Show Me Your Model
This post originally appeared on the Software Carpentry website.
As far as I can tell, there are no published studies showing that version control is better than mailing files around or sticking them in shared drives. I believe it is–I wouldn’t work on a project that didn’t use version control–but nobody’s ever gathered data, compared it to a model, and published the result.
One reason, I think, is that we don’t know how to measure the productivity of programmers. “Lines of code per hour” clearly isn’t right: good programmers often write less code, or spend their time on the parts of problems that have the highest thinking-to-coding ratio. Without some operationalization of “better” and “worse”, it’s hard to rank or compare alternatives.
This problem came up again when I tweeted, “If anyone has data showing Excel is more error-prone than MATLAB/Python/R once you normalize for hours spent learning it, plz post.” It’s clear from the responses that most people on Twitter believe this, but I’m not really sure what “this” is:
There are more errors in published results created with Excel than in results created with scripting languages like MATLAB, Python, and R. OK, but given that many more people use Excel, that’s like saying that people in China have more heart attacks than people in Luxembourg.
Results calculated with Excel are more likely to be wrong than results calculated with scripting languages. This is what I had in mind when I tweeted, and I don’t think the answer is obvious. Yes, there are lots of examples of people botching spreadsheets, but there’s also a lot of buggy code out there. (Flon’s Axiom states, “There is not now, nor has there ever been, nor will there ever be, any programming language in which it is the least bit difficult to write bad code.”)
And even if this claim is true, correlation isn’t causation. I think that people who do stats programmatically have probably invested more time in mastering their tools than people who use spreadsheets. The (hypothesized) differences in error rates could easily be due to differences in time spent in reflective practice.
People who are equally proficient in Excel and scripting langauges are more likely to make mistakes in Excel. This formulation corrects the flaw identified above, but is nonsensical, since the only meaningful definition of “equally proficient” is “use equally well”.
Spreadsheets are intrinsically more error-prone than scripting languages because they don’t show errors as clearly, they’re harder to test, it’s harder to figure out what calculations are actualy being done, or they themselves are buggier than scripting languages’ math libraries. These are all plausible, but may all be red herrings. Yes, it’s hard to write unit tests for spreadsheets, but it’s possible: Felienne Hermans found that 8% of spreadsheets included tests like
if(A1<>5, "ERROR", "OK")
. I’d be surprised if more than 8% of people who do statistics in Python or R regularly write unit tests for their scripts, so the fact that they could is irrelevant.
To be clear, I’m not defending or recommending spreadsheets.
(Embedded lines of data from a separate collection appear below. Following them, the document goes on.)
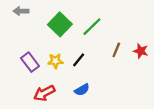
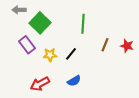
green square: (60, 24) -> (40, 23), moved
green line: (92, 27) -> (83, 24), turned -42
purple rectangle: (30, 62) -> (27, 45), moved

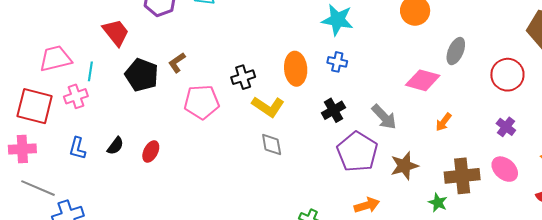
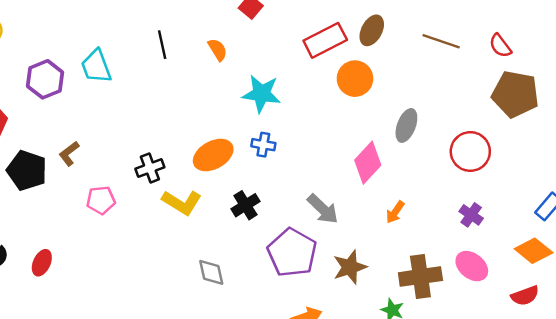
orange ellipse: (296, 69) -> (213, 155), turned 68
pink diamond: (423, 80) -> (368, 163), turned -60
pink pentagon: (202, 102) -> (101, 200), size x0.7
black cross: (333, 110) -> (245, 205), moved
gray diamond: (272, 144) -> (211, 272), moved

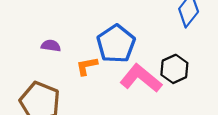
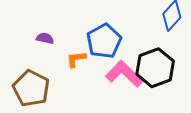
black hexagon: (174, 69) -> (155, 68), size x1.5

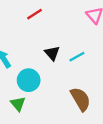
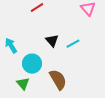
brown semicircle: (80, 99) -> (58, 80), moved

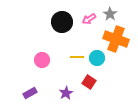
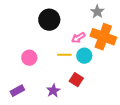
pink arrow: (89, 19) -> (78, 38), moved

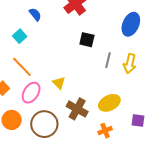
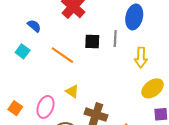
gray line: (108, 60) -> (115, 39), moved
orange line: (22, 67) -> (62, 55), moved
yellow ellipse: (109, 103) -> (153, 88), moved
But if programming really is a better way to do science than using spreadsheets, surely we ought to be able to use science to prove it and to figure out why.
What I’m really hoping is that if we figure out how to answer an “obvious” question like this, we will then have the tools we need to tackle harder ones. Was the switch to Python3 worth making? Will Julia be better enough than the languages we’re using now to justify the hundreds or thousands of programmer-years it will take to build a comparable ecosystem? What about requiring people to do code reviews when they review papers–is that a better place for them to spend their time than having them pair-program as they’re developing their own code? We make decisions like this all the time, but victory seems to go to the loud and the lucky more often than to the righteous.
Leslie Lamport once said, “Writing is nature’s way of letting you know how sloppy your thinking is.” Experimental design has the same effect: it forces you to clarify what questions you’re asking and how you’re answering them. So instead of asking if anyone has data comparing Excel to programming languages, I should have asked, “What experiment would you run to decide whether spreadsheets are more or less error prone than programs?” Answers to that would be very welcome.